*** INFORMATION SHOWN Section Begins ***
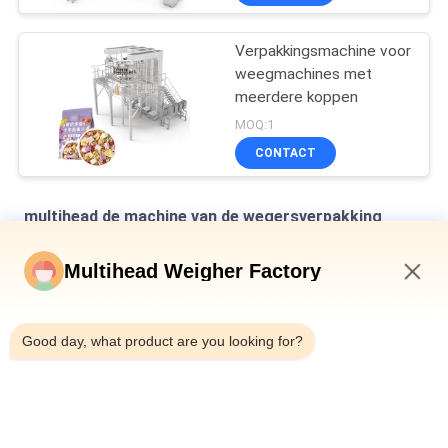
Verpakkingsmachine voor
weegmachines met
meerdere koppen
MOQ:1
CONTACT
multihead de machine van de wegersverpakking
Verticale multihead weegmachine voor het verpakken van
Multihead Weigher Factory
brood in zakken
9:27 PM
Automatische weegmachine voor het vullen en afdichten van
flessen met blik 10-500 g ingeblikt slakkenvlees
Good day, what product are you looking for?
Automatische riem type Multihead Combinatie Weiger Check
Weiger Machine voor varkenspoot
populaire categorieën
Alle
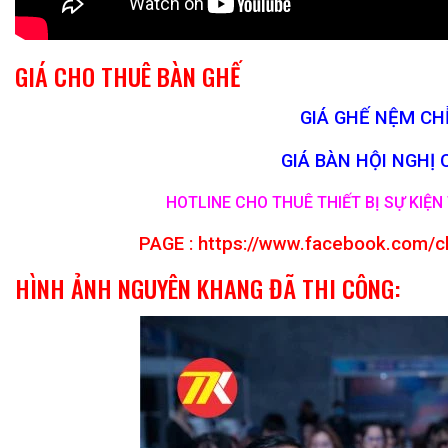
GIÁ CHO THUÊ BÀN GHẾ
GIÁ GHẾ NỆM CHỈ
GIÁ BÀN HỘI NGHỊ 
HOTLINE CHO THUÊ THIẾT BỊ SỰ KIỆN 
PAGE :
https://www.facebook.com/c
HÌNH ẢNH NGUYÊN KHANG ĐÃ THI CÔNG:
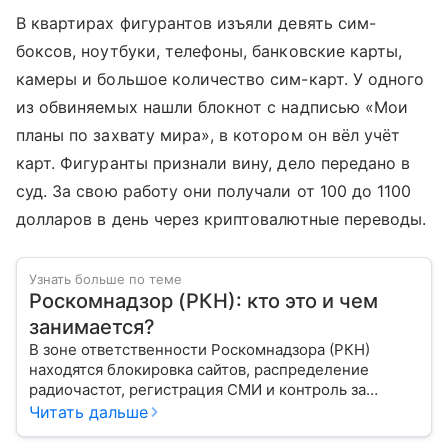
В квартирах фигурантов изъяли девять сим-
боксов, ноутбуки, телефоны, банковские карты,
камеры и большое количество сим-карт. У одного
из обвиняемых нашли блокнот с надписью «Мои
планы по захвату мира», в котором он вёл учёт
карт. Фигуранты признали вину, дело передано в
суд. За свою работу они получали от 100 до 1100
долларов в день через криптовалютные переводы.
Узнать больше по теме
Роскомнадзор (РКН): кто это и чем
занимается?
В зоне ответственности Роскомнадзора (РКН)
находятся блокировка сайтов, распределение
радиочастот, регистрация СМИ и контроль за
защитой персональных данных. Это главный
Читать дальше
регулятор цифрового и медийного пространства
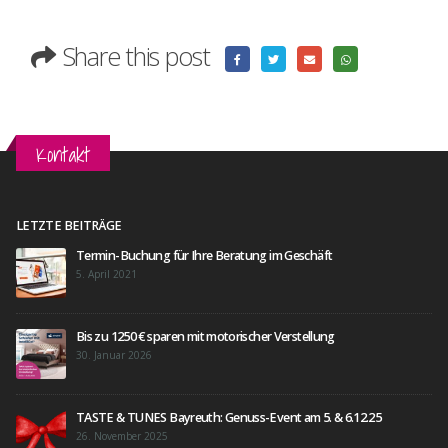
Share this post
Kontakt
LETZTE BEITRÄGE
Termin-Buchung für Ihre Beratung im Geschäft
5. April 2021
Bis zu 1250 € sparen mit motorischer Verstellung
30. Januar 2026
TASTE & TUNES Bayreuth: Genuss-Event am 5. & 6.12.25
26. November 2025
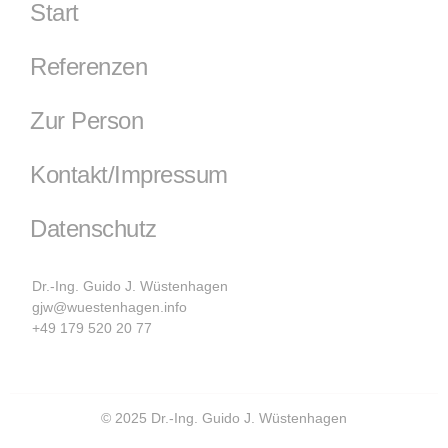
Start
Referenzen
Zur Person
Kontakt/Impressum
Datenschutz
Dr.-Ing. Guido J. Wüstenhagen
gjw@wuestenhagen.info
+49 179 520 20 77
© 2025 Dr.-Ing. Guido J. Wüstenhagen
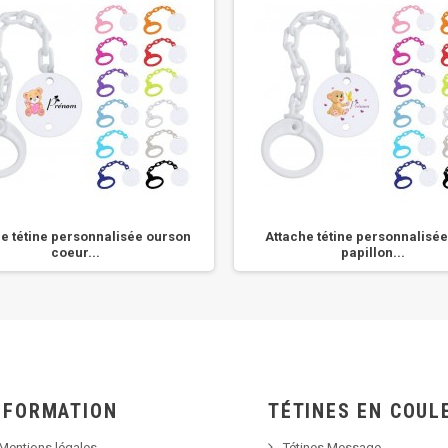
e tétine personnalisée ourson
Attache tétine personnalisé
coeur...
papillon...
NFORMATION
TÉTINES EN COUL
Mentions légales
Tétines Message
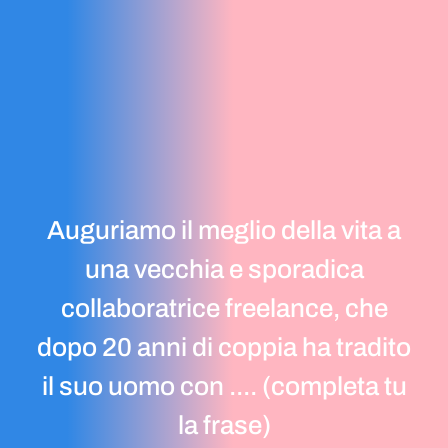
Auguriamo il meglio della vita a
una vecchia e sporadica
collaboratrice freelance, che
dopo 20 anni di coppia ha tradito
il suo uomo con .... (completa tu
la frase)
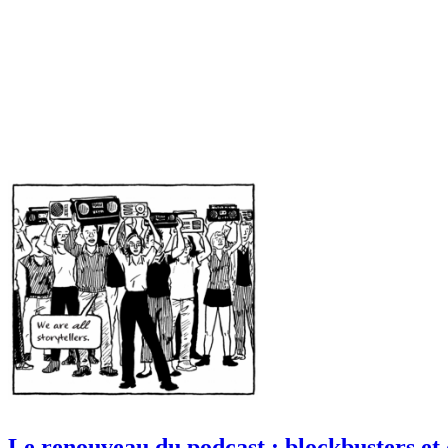
Le renouveau du podcast : blockbusters et 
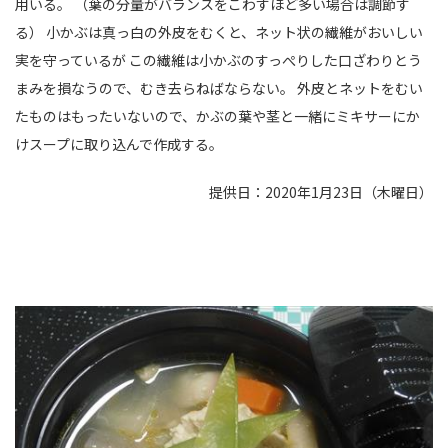
用いる。 （葉の分量がバランスをこわすほど多い場合は調節す
る） 小かぶは真っ白の外皮をむくと、ネット状の繊維がおいしい
実を守っているが この繊維は小かぶのすっぺりした口ざわりとう
まみを損なうので、むき去らねばならない。 外皮とネットをむい
たものはもったいないので、かぶの葉や茎と一緒にミキサーにか
けスープに取り込んで作成する。
提供日：2020年1月23日（木曜日）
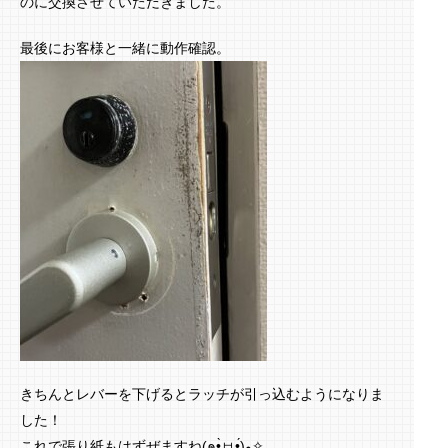
のに交換させていただきました。
最後にお客様と一緒に動作確認。
きちんとレバーを下げるとラッチが引っ込むようになりま
した！
これで張り紙もはずぜますね(๑•̀ㅂ•́)و✧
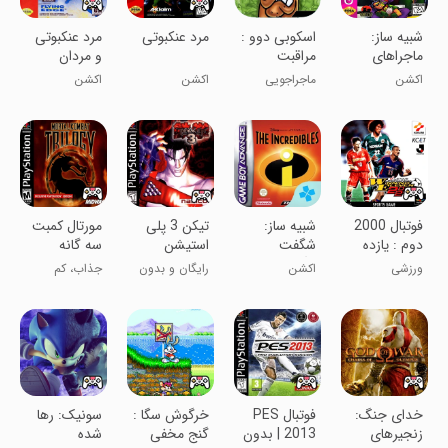
شبیه ساز:
اسکوبی دوو :
مرد عنکبوتی
مرد عنکبوتی
ماجراهای
مراقبت
و مردان
بتمن و رابین
ایکس: انتقام
اکشن
ماجراجویی
اکشن
اکشن
سگا
آرکید
فوتبال 2000
شبیه ساز:
تیکن 3 پلی
مورتال کمبت
دوم : یازده
شگفت
استیشن
سه گانه
برنده
انگیزان
ورزشی
اکشن
رایگان و بدون
جذاب، کم
دیتا
حجم، رایگان
خدای جنگ:
فوتبال PES
خرگوش سگا :
سونیک: رها
زنجیرهای
2013 | بدون
گنج مخفی
شده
*** INFORMATION SHOWN Section Ends ***
Quote the data exactly, leaving every image out of the copy.

Verpakkingsmachine voor
weegmachines met
meerdere koppen
MOQ:1
CONTACT
multihead de machine van de wegersverpakking
Verticale multihead weegmachine voor het verpakken van
Multihead Weigher Factory
brood in zakken
9:27 PM
Automatische weegmachine voor het vullen en afdichten van
flessen met blik 10-500 g ingeblikt slakkenvlees
Good day, what product are you looking for?
Automatische riem type Multihead Combinatie Weiger Check
Weiger Machine voor varkenspoot
populaire categorieën
Alle
GIÁ CHO THUÊ BÀN GHẾ
GIÁ GHẾ NỆM CHỈ
GIÁ BÀN HỘI NGHỊ 
HOTLINE CHO THUÊ THIẾT BỊ SỰ KIỆN 
PAGE :
https://www.facebook.com/c
HÌNH ẢNH NGUYÊN KHANG ĐÃ THI CÔNG:
В квартирах фигурантов изъяли девять сим-
боксов, ноутбуки, телефоны, банковские карты,
камеры и большое количество сим-карт. У одного
из обвиняемых нашли блокнот с надписью «Мои
планы по захвату мира», в котором он вёл учёт
карт. Фигуранты признали вину, дело передано в
суд. За свою работу они получали от 100 до 1100
долларов в день через криптовалютные переводы.
Узнать больше по теме
Роскомнадзор (РКН): кто это и чем
занимается?
В зоне ответственности Роскомнадзора (РКН)
находятся блокировка сайтов, распределение
радиочастот, регистрация СМИ и контроль за
защитой персональных данных. Это главный
Читать дальше
регулятор цифрового и медийного пространства
Share this post
Kontakt
LETZTE BEITRÄGE
Termin-Buchung für Ihre Beratung im Geschäft
5. April 2021
Bis zu 1250 € sparen mit motorischer Verstellung
30. Januar 2026
TASTE & TUNES Bayreuth: Genuss-Event am 5. & 6.12.25
26. November 2025
Start
Referenzen
Zur Person
Kontakt/Impressum
Datenschutz
Dr.-Ing. Guido J. Wüstenhagen
gjw@wuestenhagen.info
+49 179 520 20 77
© 2025 Dr.-Ing. Guido J. Wüstenhagen
e tétine personnalisée ourson
Attache tétine personnalisé
coeur...
papillon...
NFORMATION
TÉTINES EN COUL
Mentions légales
Tétines Message
Auguriamo il meglio della vita a
una vecchia e sporadica
collaboratrice freelance, che
dopo 20 anni di coppia ha tradito
il suo uomo con .... (completa tu
la frase)
Le renouveau du podcast : blockbusters et 
用いる。 （葉の分量がバランスをこわすほど多い場合は調節す
る） 小かぶは真っ白の外皮をむくと、ネット状の繊維がおいしい
実を守っているが この繊維は小かぶのすっぺりした口ざわりとう
まみを損なうので、むき去らねばならない。 外皮とネットをむい
たものはもったいないので、かぶの葉や茎と一緒にミキサーにか
けスープに取り込んで作成する。
提供日：2020年1月23日（木曜日）
のに交換させていただきました。
最後にお客様と一緒に動作確認。
きちんとレバーを下げるとラッチが引っ込むようになりま
した！
これで張り紙もはずぜますね(๑•̀ㅂ•́)و✧
شبیه ساز:
اسکوبی دوو :
مرد عنکبوتی
مرد عنکبوتی
ماجراهای
مراقبت
و مردان
بتمن و رابین
ایکس: انتقام
اکشن
ماجراجویی
اکشن
اکشن
سگا
آرکید
فوتبال 2000
شبیه ساز:
تیکن 3 پلی
مورتال کمبت
دوم : یازده
شگفت
استیشن
سه گانه
برنده
انگیزان
ورزشی
اکشن
رایگان و بدون
جذاب، کم
دیتا
حجم، رایگان
خدای جنگ:
فوتبال PES
خرگوش سگا :
سونیک: رها
زنجیرهای
2013 | بدون
گنج مخفی
شده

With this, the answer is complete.